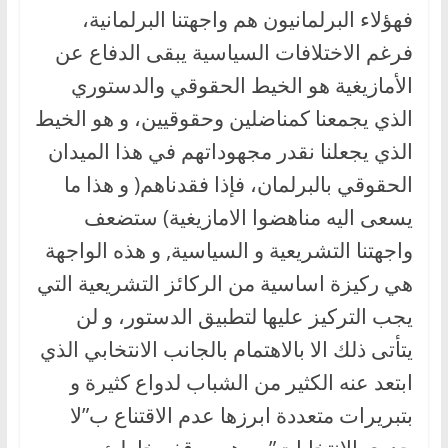
فهؤلاء البرلمانيون هم واجهتنا البرلمانية،
فرغم الاختلافات السياسية يبقى الدفاع عن
الأمازيغية هو الخيط الحقوقي والدستوري
الذي يجمعنا كمناضلين وحقوقيين، و هو الخيط
الذي يجعلنا نقدر مجهوداتهم في هذا الميدان
الحقوقي بالبرلمان، فإذا فقدناهم( و هذا ما
يسعى اليه مناهضوا الامازيغية) ستضعف
واجهتنا التشريعية و السياسية, و هذه الواجهة
هي ركيزة اساسية من الركائز التشريعية التي
يجب التركيز عليها لتطبيق الدستور، و لن
يتأتى ذلك الا بالاهتمام بالجانب الانتخابي الذي
ابتعد عنه الكثير من الشباب لدواع كثيرة و
بتبريرات متعددة ابرزها عدم الاقتناع ب”لا
جدوى الانتخابات”، و هو موقف خاطئ و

- - - - -

* **TASK INSTRUCTIONS**: Omit pictures; set down the rest of the material word for word.

* **TASK OUTPUT**:
فهؤلاء البرلمانيون هم واجهتنا البرلمانية،
فرغم الاختلافات السياسية يبقى الدفاع عن
الأمازيغية هو الخيط الحقوقي والدستوري
الذي يجمعنا كمناضلين وحقوقيين، و هو الخيط
الذي يجعلنا نقدر مجهوداتهم في هذا الميدان
الحقوقي بالبرلمان، فإذا فقدناهم( و هذا ما
يسعى اليه مناهضوا الامازيغية) ستضعف
واجهتنا التشريعية و السياسية, و هذه الواجهة
هي ركيزة اساسية من الركائز التشريعية التي
يجب التركيز عليها لتطبيق الدستور، و لن
يتأتى ذلك الا بالاهتمام بالجانب الانتخابي الذي
ابتعد عنه الكثير من الشباب لدواع كثيرة و
بتبريرات متعددة ابرزها عدم الاقتناع ب”لا
جدوى الانتخابات”، و هو موقف خاطئ و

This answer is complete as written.